Looks like a water point that plumps into the vans water system was looking at one on a caravan a little while ago. 
Not an oven vent.
Andy


----------



## erneboy (Feb 8, 2007)

What ever is in the box you can most probably get the lid off by tapping the hinge pin out with a slim punch. It looks the same as mine and I had the lid off mine for paint matching purposes.

Once you have the lid off replacing the entire lock is very simple. You can buy one complete in pretty much any caravan shop for a few pounds. Don't waste time trying to have a key made or replace the barrel, it's more hassle than it's worth and would cost more that just replacing it completely which is a five minute DIY job..

All that assumes that your dealer won't do it for you.

I doubt very much that there is a vent in there, that cover is more like one for a BBQ point or an external shower.

Alan.


----------



## ChrisandJohn (Feb 3, 2008)

Well, thank you all very much for the extremely interesting replies. Having looked at JeanLuc's link and checked the position we agree it probably is a gas point. 

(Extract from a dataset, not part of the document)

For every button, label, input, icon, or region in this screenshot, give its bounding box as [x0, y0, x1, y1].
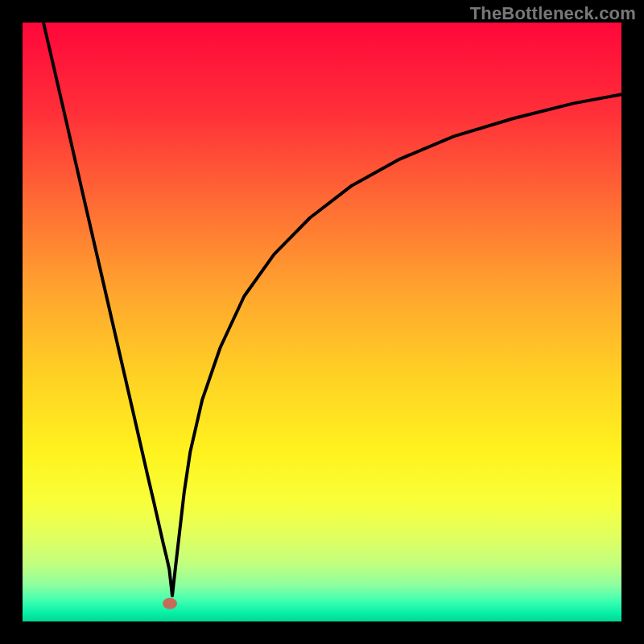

In that case there is no urgency at the moment but we are still left wondering how the oven is vented. We've looked inside the oven and found a possible vent at the back, but there is no apparent way of closing it so we're not sure why the manual said to open it.

Oh well, back to the manual to check the actual wording.

Thanks a lot


Chris


----------



## ChrisandJohn (Feb 3, 2008)

OK, the manual says -
_
Turning on:
Remove cap from waste gas vent.
Open regulator tap on the gas bottle and the gas isolator tap "Oven"
.... etc.

Turning off:
Turn control knob to position "off"
Close regulator tap on the gas bottle and the gas isolator tap "Oven'
Place cap on waste gas vent. _

I can't find any cap, though there does appear to be a vent in the back of the oven. Where it vents to I haven't a clue.

Chris


----------



## erneboy (Feb 8, 2007)

I would not worry too much about oven vents, you van is well enough vented to be safe and many van manuals are not fully tailored to the actual van they are in. I think there is a good chance if no vent is obvious that there isn't one.

Our van has a vent but now the oven does not. The oven manual specifically states that it is a non-vented oven. This is not the original oven as the first one would not stay lit in a breeze and when it did it took ages to cook anything. Investigating the problem we found that Frankia had cut a vent hole in the back of the non-vented oven opposite the external fitting despite the oven manual clearly stating that it was non-vented.

I would not worry about it but if you are bothered contact the oven manufacturer and ask whether it needs venting, Alan.


----------